►

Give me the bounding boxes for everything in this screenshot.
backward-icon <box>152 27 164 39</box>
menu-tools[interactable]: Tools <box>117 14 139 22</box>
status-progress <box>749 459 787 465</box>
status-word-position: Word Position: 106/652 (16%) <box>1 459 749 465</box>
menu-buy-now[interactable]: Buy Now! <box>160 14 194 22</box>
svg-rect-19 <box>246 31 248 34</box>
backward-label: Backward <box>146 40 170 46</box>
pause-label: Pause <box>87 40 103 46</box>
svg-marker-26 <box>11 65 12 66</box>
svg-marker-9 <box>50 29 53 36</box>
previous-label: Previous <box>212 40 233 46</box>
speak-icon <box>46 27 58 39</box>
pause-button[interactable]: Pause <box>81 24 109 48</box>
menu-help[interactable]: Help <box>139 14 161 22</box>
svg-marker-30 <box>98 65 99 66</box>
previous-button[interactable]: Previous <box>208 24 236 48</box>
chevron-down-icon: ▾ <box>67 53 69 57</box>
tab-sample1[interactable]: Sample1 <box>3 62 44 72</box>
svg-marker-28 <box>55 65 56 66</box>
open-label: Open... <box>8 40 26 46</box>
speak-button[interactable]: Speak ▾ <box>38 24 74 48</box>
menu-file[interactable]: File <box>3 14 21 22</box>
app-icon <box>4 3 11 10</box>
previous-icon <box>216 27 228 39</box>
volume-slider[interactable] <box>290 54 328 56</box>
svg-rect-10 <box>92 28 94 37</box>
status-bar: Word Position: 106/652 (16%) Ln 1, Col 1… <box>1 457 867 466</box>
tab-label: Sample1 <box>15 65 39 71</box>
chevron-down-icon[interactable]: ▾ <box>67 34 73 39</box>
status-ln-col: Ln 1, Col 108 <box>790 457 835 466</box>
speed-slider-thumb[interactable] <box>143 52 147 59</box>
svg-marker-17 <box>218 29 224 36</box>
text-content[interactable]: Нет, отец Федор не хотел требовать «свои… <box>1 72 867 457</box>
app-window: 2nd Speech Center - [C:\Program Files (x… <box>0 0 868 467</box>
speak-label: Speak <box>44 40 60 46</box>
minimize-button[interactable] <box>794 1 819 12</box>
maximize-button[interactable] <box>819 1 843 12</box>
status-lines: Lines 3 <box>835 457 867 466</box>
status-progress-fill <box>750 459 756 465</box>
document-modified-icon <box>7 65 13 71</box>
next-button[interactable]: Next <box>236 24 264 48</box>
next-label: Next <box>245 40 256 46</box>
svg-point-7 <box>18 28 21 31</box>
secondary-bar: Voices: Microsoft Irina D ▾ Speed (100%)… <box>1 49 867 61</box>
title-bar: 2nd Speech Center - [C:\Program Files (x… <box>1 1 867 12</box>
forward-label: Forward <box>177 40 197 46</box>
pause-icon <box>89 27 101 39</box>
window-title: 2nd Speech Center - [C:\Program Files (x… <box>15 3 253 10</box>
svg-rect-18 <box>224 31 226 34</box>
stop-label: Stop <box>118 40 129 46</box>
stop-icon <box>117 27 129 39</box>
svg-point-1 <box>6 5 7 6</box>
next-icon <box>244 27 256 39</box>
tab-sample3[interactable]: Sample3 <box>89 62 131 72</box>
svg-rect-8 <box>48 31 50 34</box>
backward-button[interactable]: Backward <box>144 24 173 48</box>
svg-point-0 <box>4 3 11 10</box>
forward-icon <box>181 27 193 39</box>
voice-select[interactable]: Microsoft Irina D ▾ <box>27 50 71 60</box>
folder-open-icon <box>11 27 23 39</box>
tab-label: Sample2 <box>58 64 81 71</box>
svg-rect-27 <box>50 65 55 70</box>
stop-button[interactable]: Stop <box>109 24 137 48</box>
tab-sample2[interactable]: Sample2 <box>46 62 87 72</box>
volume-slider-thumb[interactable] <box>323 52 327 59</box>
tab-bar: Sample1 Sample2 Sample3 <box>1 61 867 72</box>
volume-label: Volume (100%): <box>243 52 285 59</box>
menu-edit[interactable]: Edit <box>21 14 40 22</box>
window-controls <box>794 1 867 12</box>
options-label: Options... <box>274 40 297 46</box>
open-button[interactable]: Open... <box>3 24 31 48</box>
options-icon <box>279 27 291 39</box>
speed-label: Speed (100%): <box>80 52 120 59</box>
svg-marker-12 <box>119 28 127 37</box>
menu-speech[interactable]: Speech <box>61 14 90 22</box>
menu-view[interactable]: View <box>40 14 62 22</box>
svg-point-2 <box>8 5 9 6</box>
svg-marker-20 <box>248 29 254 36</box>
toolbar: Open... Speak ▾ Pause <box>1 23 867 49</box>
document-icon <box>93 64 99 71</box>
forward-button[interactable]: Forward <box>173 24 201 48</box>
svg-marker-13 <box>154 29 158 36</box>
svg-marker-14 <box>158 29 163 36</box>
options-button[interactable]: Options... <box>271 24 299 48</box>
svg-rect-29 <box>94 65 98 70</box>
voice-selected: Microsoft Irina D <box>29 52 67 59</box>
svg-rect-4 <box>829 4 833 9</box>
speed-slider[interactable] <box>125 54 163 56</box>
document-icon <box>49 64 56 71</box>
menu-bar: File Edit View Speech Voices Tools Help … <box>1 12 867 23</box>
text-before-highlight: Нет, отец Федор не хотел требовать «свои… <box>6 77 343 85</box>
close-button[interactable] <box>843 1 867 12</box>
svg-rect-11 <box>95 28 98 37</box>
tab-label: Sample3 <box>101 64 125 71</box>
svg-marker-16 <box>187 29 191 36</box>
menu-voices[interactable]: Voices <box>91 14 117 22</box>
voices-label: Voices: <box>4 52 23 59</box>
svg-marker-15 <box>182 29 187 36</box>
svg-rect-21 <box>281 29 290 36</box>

◄

Assignment: Using the material, show each line where the string "status" can be found.

Task answer:
status-progress <box>749 459 787 465</box>
status-word-position: Word Position: 106/652 (16%) <box>1 459 749 465</box>
status-bar: Word Position: 106/652 (16%) Ln 1, Col 1… <box>1 457 867 466</box>
status-ln-col: Ln 1, Col 108 <box>790 457 835 466</box>
status-lines: Lines 3 <box>835 457 867 466</box>
status-progress-fill <box>750 459 756 465</box>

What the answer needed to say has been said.